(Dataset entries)
◆ ◆ ◆ ◆ ◆

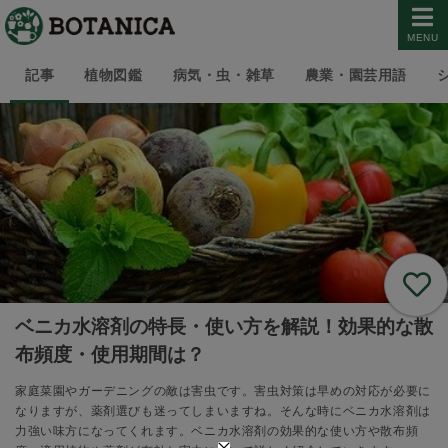
MENU
記事
植物図鑑
病気・虫・雑草
農業・園芸用語
ベニカ水溶剤の特長・使い方を解説！効果的な散
布頻度・使用期間は？
家庭菜園やガーデニングの敵は害虫です。害虫対策は早めの対応が必要に
なりますが、薬剤選びも迷ってしまいますね。そんな時にベニカ水溶剤は
力強い味方になってくれます。ベニカ水溶剤の効果的な使い方や散布頻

◆ ◆ ◆ ◆ ◆

**WHAT IS EXPECTED**
Write out, word for word, the line containing "家庭菜園やガーデニングの敵は害虫です。害虫対策は早めの対応が必要に" and every line after it to the end of the data above.

**TASK OUTPUT**
家庭菜園やガーデニングの敵は害虫です。害虫対策は早めの対応が必要に
なりますが、薬剤選びも迷ってしまいますね。そんな時にベニカ水溶剤は
力強い味方になってくれます。ベニカ水溶剤の効果的な使い方や散布頻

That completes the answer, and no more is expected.